Graham had recently launched his Blaq Lghtn label with a solo release, I Won't Stop (2007), and was running a concert series. Hobbs released The Story of Mankind (Not Two, 2008), and was soon to record Drunk on the Blood of the Holy Ones (AUM Fidelity, 2008) and Today on Earth (AUM Fidelity, 2009).
The recession hadn't fully roared yet and the recording industry, large and small, hadn't undergone a searing fundamental implosion.
Secondary Deviations is a homespun effort, with photos from Shiney William taken at Outpost 186, liner notes by a colleague, Jared Green, and skillful recording at New Haven's Firehouse 12 studio, by Nick Lloyd. The cover art is from long time Ayler collaborator, Ake Bjurhamn.
The opening "Welcome Steps" has the feel of a fanfare, with an initial intro from Hobbs and Galipault. The drummer is subdued and subtle throughout the recording, curling around the ensemble like dry, windblown November leaves.
One of the more engaging facets of this recording is Hobbs demolition of the time honored chestnut regarding a saxophonist's sound. He has all sax "sounds" generally described over the years from gauziness to diamond-cutting sharpness; and then there are the barks. As someone owned by a genial Saint Bernard, a wily Border Collie and a blasé cat, Hobbs has made a study of intensively textured voicing. These barks have quite a bit of bite.

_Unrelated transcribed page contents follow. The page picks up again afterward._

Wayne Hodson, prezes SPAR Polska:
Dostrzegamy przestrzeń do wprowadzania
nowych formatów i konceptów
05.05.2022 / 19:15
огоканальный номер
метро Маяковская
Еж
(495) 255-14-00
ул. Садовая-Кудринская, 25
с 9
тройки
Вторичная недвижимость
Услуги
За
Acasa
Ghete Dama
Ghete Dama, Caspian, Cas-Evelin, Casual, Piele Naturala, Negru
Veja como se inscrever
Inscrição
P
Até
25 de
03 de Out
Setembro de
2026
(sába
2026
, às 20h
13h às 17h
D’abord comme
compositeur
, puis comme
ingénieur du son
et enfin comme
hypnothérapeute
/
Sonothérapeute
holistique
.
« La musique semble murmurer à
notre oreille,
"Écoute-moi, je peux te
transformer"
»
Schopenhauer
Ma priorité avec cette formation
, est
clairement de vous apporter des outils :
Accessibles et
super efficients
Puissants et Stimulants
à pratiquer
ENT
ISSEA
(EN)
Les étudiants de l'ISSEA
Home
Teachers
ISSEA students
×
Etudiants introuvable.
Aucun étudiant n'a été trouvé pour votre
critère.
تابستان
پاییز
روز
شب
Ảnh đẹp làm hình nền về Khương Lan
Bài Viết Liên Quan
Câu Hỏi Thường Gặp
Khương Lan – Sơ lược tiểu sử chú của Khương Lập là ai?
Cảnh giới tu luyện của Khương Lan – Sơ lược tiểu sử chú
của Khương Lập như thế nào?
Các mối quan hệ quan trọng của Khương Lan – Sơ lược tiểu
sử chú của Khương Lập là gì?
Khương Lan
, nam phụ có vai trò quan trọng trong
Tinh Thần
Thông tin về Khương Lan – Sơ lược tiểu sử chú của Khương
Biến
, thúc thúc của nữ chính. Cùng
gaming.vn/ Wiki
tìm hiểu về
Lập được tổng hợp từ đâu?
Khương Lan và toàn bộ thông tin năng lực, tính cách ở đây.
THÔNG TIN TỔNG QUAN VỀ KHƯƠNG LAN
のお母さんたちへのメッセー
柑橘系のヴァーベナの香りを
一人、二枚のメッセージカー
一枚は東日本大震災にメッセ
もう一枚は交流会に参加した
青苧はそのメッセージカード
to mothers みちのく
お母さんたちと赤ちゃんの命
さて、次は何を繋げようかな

"Palm Dance" follows, and addresses dance in a roundabout way. Imagine a sturdy stock of dance music riff clichés, desiccated and worn by erosions of time to become these spare melodic kernels, motifs. William opens. He starts with a suggestive pluck or two, leaning this way and that before crystallizing the motif he'll wring throughout. Tone bending is a signature element of his bass work, and there is a froggy quality to it. All in all it is very spare with lots of little silences to frame the sounds.
"Rishi Ways" comes next and is literally the centerpiece and might be a counterpart to a ballad. There is a shuddering shaken stirring to it, beginning with textured horn shivers and shudders that morph to stark choppy blocks. It quiets down a bit with a William solo a third of the way along, with melodic horn elaborations applied to the final third with Hobbs' undulations and Graham's swoops galore..

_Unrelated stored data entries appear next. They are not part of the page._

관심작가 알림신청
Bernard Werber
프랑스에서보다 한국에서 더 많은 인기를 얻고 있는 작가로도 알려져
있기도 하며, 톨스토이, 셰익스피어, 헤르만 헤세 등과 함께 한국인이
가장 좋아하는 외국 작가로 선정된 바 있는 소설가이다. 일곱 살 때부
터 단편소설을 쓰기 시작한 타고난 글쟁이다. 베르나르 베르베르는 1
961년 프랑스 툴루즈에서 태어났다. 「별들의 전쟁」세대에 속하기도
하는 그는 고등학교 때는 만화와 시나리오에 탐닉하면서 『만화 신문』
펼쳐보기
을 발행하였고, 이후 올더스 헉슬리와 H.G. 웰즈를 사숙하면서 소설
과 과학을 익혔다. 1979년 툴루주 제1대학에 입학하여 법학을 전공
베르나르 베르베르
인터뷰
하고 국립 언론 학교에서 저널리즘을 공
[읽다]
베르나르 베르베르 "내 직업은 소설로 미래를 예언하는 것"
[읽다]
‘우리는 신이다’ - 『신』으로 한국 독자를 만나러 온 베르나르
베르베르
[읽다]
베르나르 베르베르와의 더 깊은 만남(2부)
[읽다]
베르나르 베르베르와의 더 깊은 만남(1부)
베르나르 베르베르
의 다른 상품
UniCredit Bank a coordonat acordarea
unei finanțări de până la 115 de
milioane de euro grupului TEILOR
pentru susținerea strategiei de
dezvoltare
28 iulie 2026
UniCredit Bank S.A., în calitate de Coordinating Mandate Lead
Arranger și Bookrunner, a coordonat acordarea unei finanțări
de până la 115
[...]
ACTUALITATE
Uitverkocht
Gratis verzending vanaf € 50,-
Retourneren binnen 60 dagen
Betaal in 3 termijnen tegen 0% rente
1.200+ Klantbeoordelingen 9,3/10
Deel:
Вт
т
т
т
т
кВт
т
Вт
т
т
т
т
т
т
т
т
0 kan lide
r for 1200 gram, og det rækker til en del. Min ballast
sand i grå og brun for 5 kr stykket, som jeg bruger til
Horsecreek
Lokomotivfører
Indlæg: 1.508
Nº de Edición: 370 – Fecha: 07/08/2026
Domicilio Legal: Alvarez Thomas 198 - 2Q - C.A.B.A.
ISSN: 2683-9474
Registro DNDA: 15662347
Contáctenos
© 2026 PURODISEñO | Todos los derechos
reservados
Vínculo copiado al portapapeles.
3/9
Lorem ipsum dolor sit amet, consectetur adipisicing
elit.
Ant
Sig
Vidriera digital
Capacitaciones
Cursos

"Upload Method" is extensive choppy honk bark tones from Hobbs, set against a more fluid Graham with a William stroll through bass. Melody is made of two or three tone sparseness. The thrust of invention aims for sound texture wealth and hits it with minimal fuss.
"Repetition," on the other hand, is a breakneck ending. It is some offspring of a long line of "flight" pieces that can be found in the Fats Navarro/Howard McGhee trumpeter sprints, the frenzy of saxophonists John Coltrane, Johnny Griffin and Hank Mobley running "All The Things You Are," or pianist Andrew Hill's "Flight 19."